Home alone: What age is safe for children?
Walking in the door to an empty house is something more than 12 million children do every day after school. Many of those same kids, if not more, will be spending their summer days home alone as well.
Deciding when a child is old enough to be left home alone is a tough judgment call because there is so much risk involved with leaving children by themselves. Even when you have mature, responsible kids, a lot of things can go wrong when mom and dad aren't around.
Surprisingly, there is not a state law defining the age at which you can legally leave your kids at home without supervision. Even without a law, Amy Webb with the Arkansas Department of Human Services believes parents cannot neglect their children. Therefore it is never okay to leave infants and toddlers home alone.
"We would not recommend obviously leaving younger children home alone," said Webb. "What we want to see is that children are protected. And, if a parent doesn't think that the child can protect themselves and care for themselves don't risk it. Don't leave them home alone and something happen."
"We get several calls a month about this," Lt. Terry Hastings with the Little Rock Police.
Calls to law enforcement about children watching children always go up in the summer months. Lt. Hastings said his officers have some guidelines they keep in mind.
"You have to understand where the child is in their maturity. 13 is probably a good age for us," said Lt. Hastings. "Anything under about 10 and 11 - if we get a call, there could be charges filed against the parents."
Before the age of 13, Lt. Hastings said most kids aren't able to handle the kinds of emergencies that can pop up.
"If a stranger comes to the door, tell them not to open that door. If someone tries to break in, have an escape plan for them. If the house catches fire, what do you do?"
Walking your kids through those scenarios is the key to keeping them safe. Lt. Hastings suggests before leaving them home alone you should always do the following:
-Leave them with safety instructions regarding the house, the alarm system, and the appliances.
-Make sure they know basic first aid.
-Make sure they have all emergency phone numbers listed and have access to a working phone.
-Find a trusted adult, a neighbor or a relative who lives close by and can get to your kids quickly.
-Childproof your home. Lock up alcohol, medications and firearms.

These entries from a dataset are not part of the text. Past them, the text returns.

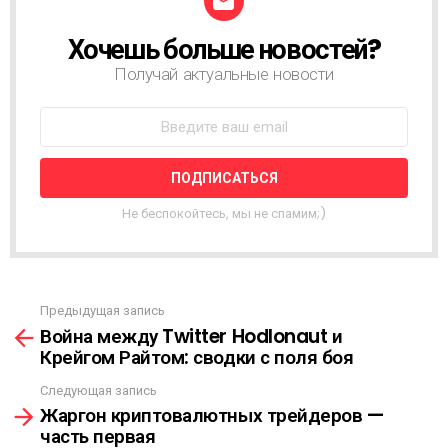
Хочешь больше новостей?
Н
О
Получай актуальные новости
В
О
С
Т
Н
А
Я
Не беспокойтесь, мы не спамим;)
Р
А
С
С
Ы
Предыдущая запись
С
Л
Война между Twitter Hodlonaut и
м
К
Крейгом Райтом: сводки с поля боя
о
А
т
Следующая запись
р
Жаргон криптовалютных трейдеров —
е
часть первая
т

-Set clear house rules regarding friends, TV, and internet access.
Staying home alone is a big step. If your kids demonstrate responsibility at school, are respectful of rules and danger, they may be ready. However, Sharon Long, Education Coordinator at Centers for Youth and Family points out if this isn't something your kids are seeking out on their own, mom and dad shouldn't force it out of convenience.
"Because if we are making that decision to leave a teenager home alone or a teen with a younger child home alone based on our need for a baby sitter, then it's probably not the right decision," said Long.
Enrolling your child in a babysitting course is a great way to help prepare them for being home alone. Those courses are offered regularly through the Red Cross or Arkansas Children's Hospital.